Up to and including the line with "Prev (258, 2007)", copy the records below exactly from their first line.

Collected data
◇ ◇ ◇ ◇ ◇ ◇ ◇
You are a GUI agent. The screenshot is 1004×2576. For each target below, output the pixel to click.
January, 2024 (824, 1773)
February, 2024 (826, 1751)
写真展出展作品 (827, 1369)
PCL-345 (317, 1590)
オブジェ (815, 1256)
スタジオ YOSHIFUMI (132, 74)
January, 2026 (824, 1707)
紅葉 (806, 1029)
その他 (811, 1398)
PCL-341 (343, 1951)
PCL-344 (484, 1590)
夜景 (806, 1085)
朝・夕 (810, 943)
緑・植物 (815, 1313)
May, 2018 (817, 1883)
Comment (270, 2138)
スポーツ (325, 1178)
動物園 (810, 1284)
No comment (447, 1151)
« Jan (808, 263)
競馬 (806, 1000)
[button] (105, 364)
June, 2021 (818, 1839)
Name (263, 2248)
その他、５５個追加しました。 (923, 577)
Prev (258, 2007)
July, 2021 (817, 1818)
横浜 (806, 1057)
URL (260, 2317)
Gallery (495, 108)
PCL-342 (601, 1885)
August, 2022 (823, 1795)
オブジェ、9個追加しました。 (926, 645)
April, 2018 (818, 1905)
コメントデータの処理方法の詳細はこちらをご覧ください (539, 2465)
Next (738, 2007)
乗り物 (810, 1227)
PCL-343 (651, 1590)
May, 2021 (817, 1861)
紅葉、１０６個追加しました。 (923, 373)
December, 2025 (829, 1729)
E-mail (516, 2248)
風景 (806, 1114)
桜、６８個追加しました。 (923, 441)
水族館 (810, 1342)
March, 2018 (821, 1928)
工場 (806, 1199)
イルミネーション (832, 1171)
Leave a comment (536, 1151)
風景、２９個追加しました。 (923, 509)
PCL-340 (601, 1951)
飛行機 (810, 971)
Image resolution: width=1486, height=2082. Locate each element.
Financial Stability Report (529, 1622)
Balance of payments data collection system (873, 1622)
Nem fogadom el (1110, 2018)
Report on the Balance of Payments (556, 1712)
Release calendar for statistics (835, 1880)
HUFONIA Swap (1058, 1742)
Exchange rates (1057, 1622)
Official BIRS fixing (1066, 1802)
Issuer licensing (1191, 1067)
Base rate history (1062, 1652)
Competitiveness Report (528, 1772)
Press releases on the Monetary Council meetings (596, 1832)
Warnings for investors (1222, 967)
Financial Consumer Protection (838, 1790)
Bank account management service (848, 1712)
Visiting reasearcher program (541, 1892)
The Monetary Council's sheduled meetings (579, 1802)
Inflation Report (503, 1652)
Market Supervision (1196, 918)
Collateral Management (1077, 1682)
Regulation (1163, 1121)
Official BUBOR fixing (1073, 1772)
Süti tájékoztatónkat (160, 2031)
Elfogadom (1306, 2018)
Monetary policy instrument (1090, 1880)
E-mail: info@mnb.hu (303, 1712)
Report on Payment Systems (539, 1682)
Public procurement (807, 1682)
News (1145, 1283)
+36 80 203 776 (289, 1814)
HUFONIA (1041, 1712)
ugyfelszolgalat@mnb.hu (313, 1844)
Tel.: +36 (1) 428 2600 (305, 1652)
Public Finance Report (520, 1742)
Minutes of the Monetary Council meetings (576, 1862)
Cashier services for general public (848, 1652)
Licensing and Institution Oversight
◇ ◇ ◇ ◇ ◇ ◇ ◇
* _TASK OUTPUT_
You are a GUI agent. The screenshot is 1004×2576. For each target below, output the pixel to click.
January, 2024 (824, 1773)
February, 2024 (826, 1751)
写真展出展作品 (827, 1369)
PCL-345 (317, 1590)
オブジェ (815, 1256)
スタジオ YOSHIFUMI (132, 74)
January, 2026 (824, 1707)
紅葉 (806, 1029)
その他 (811, 1398)
PCL-341 (343, 1951)
PCL-344 (484, 1590)
夜景 (806, 1085)
朝・夕 (810, 943)
緑・植物 (815, 1313)
May, 2018 (817, 1883)
Comment (270, 2138)
スポーツ (325, 1178)
動物園 (810, 1284)
No comment (447, 1151)
« Jan (808, 263)
競馬 (806, 1000)
[button] (105, 364)
June, 2021 (818, 1839)
Name (263, 2248)
その他、５５個追加しました。 (923, 577)
Prev (258, 2007)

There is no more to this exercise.